I'm reading the proof of "total variation function is positive measure" on p.261 in Measure, Integration and Real Analysis by Axler. (The book pdf: https://measure.axler.net/MIRA.pdf)
Let $\nu$ be a complex measure on measurable space $(X,\mathscr S)$, and $|\nu|:\mathscr S\to[0,\infty]$ be the total variation of $\nu$, i.e., $$|\nu|(E) =\{|\nu(E_1)|+\cdots+|\nu(E_n)| \ ;\ n\in\mathbb N, E_1,\cdots,E_n \in\mathscr S \ \mathrm{are \ disjoint,\ }\ E_1\cup\cdots\cup E_n\subset E \}.$$ Then, $|\nu|$ is a positive measure on $(X,\mathscr S)$.
What I have to see is:
(i) $|\nu|(\emptyset)=0$
(ii) $|\nu|(\cup_{k=1}^\infty A_k)=\sum_{k=1}^\infty|\nu|(A_k)$ for disjoint $\{A_k\}_k\subset\mathscr S.$
I understand (i), and for (ii), I understand $|\nu|(\cup_{k=1}^\infty A_k)\leqq\sum_{k=1}^\infty|\nu|(A_k)$ but I don't see the proof of the other direction.
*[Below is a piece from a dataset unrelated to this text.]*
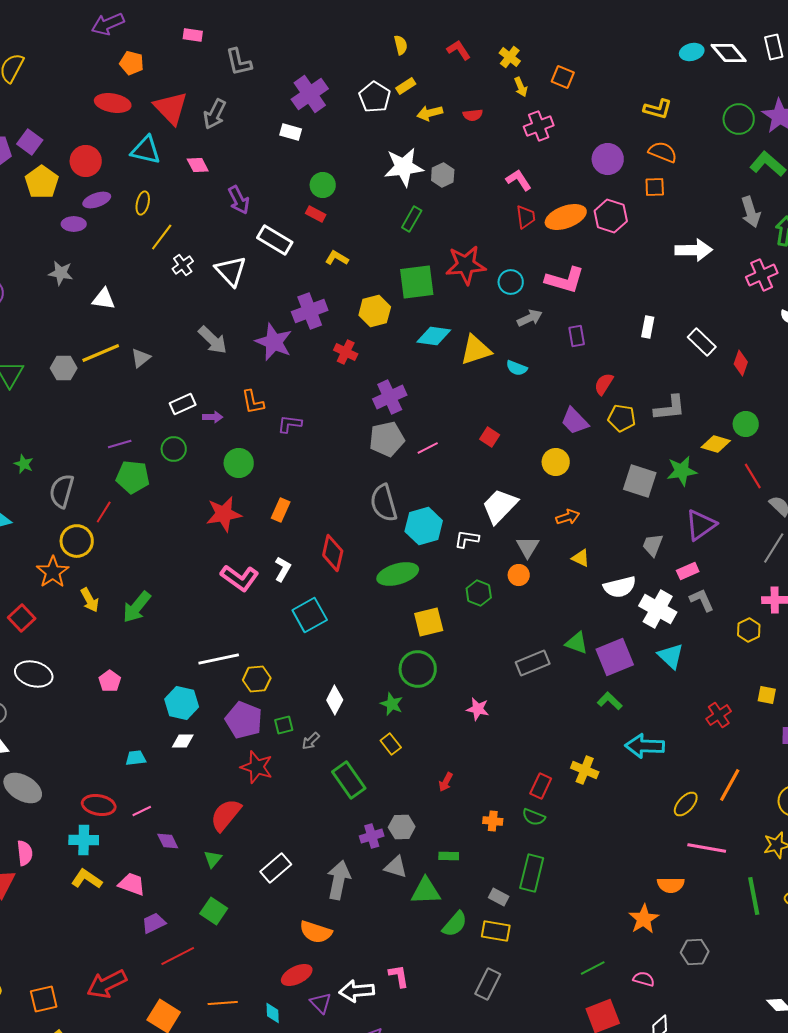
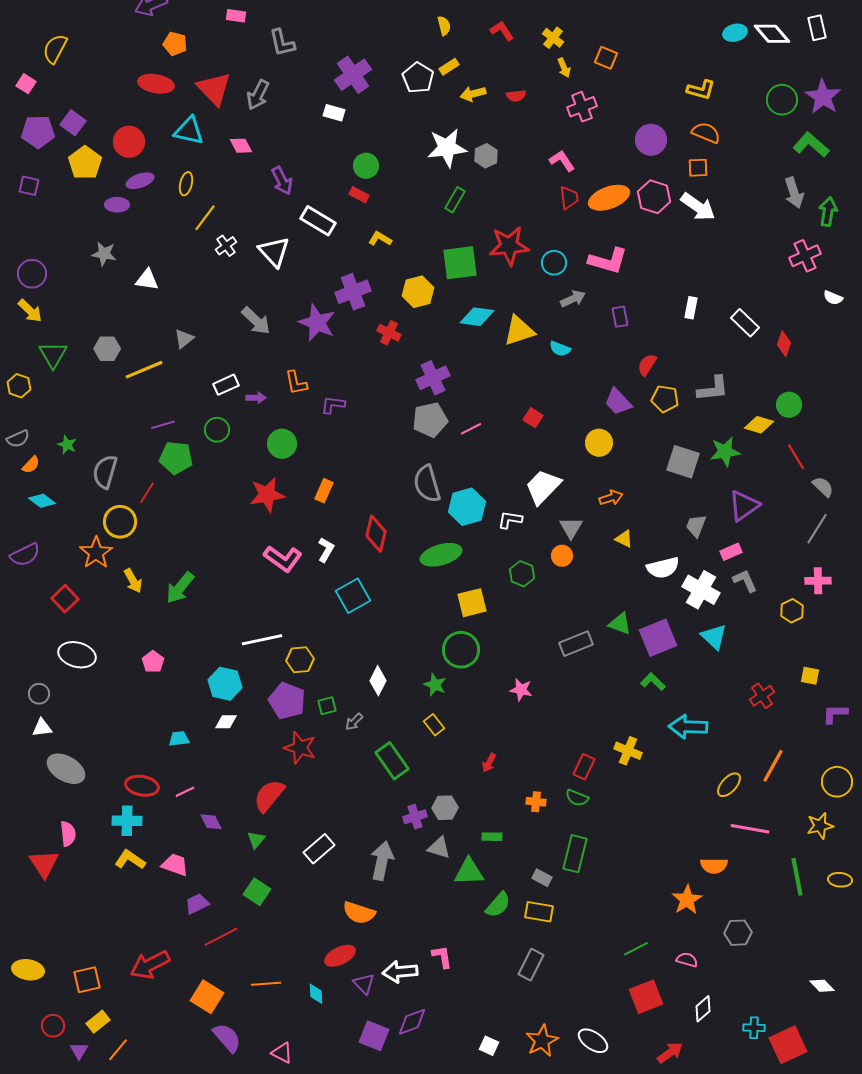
white arrow: (694, 250) -> (698, 207), moved, turned 36
yellow line: (101, 353) -> (144, 370), moved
The written proof is as follows.
Fix $m\in\mathbb N.$
For each $k\in\{1,\cdots,m\}$, suppose $n_k\in\mathbb N$ and $E_{1,k}\ ,\dots,E_{n_k\ ,k}\in\mathscr S$ are disjoint s.t. $$E_{1,k}\cup\cdots\cup E_{n_k\ ,k}\subset A_k.$$
Then, $\{E_{j,k}\ ; 1\leq k\leq m, 1\leq j\leq n_k\}$ is a disjoint collection of sets in $\mathscr S$ that are contained in $\cup_{k=1}^\infty A_k.$
Thus $$\sum_{k=1}^m\sum_{j=1}^{n_k}|\nu(E_{j,k})|\leqq |\nu|(\cup_{k=1}^\infty A_k).$$
Taking the spremum of the left side over all choices of $\{E_{j,k}\}$, we get $$\sum_{k=1}^m|\nu|(A_k)\leqq |\nu|(\cup_{k=1}^\infty A_k).$$
Letting $m\to\infty$, I get the result.
I don't understand the part
Taking the spremum of the left side over all choices of $\{E_{j,k}\}$, we get $$\sum_{k=1}^m|\nu|(A_k)\leqq |\nu|(\cup_{k=1}^\infty A_k).$$
Now, for each $k,$ we have, by the definition, $$|\nu|(A_k)=\{|\nu(E_{1,k})|+\cdots+|\nu(E_{n_k\ ,k})| \ ;\ n_k\in\mathbb N, E_{1,k}\ \dots,E_{n_k\ ,k} \in\mathscr S \ \mathrm{are \ disjoint\ }\ E_{1,k}\cup\cdots\cup E_{n_k\ ,k}\subset A_k \}.$$
At the first part, we picked arbitrarily $n_k\in\mathbb N$ and $E_{1,k},\dots,E_{n_k,k}\in\mathscr S$ so that they are disjoint and satisfy $$E_{1,k}\cup\dots\cup E_{n_k,k}\subset A_k,$$ so I think it is appropriate to take the supremum over all choices of $E_{1,k}\ ,\cdots,E_{n_k,k}$, instead of $\{E_{j,k}\}$. If we take the supremum over the choices of $\{E_{j,k}\}$, we have to pick $\{E_{j,k}\}$ arbitrarily at first.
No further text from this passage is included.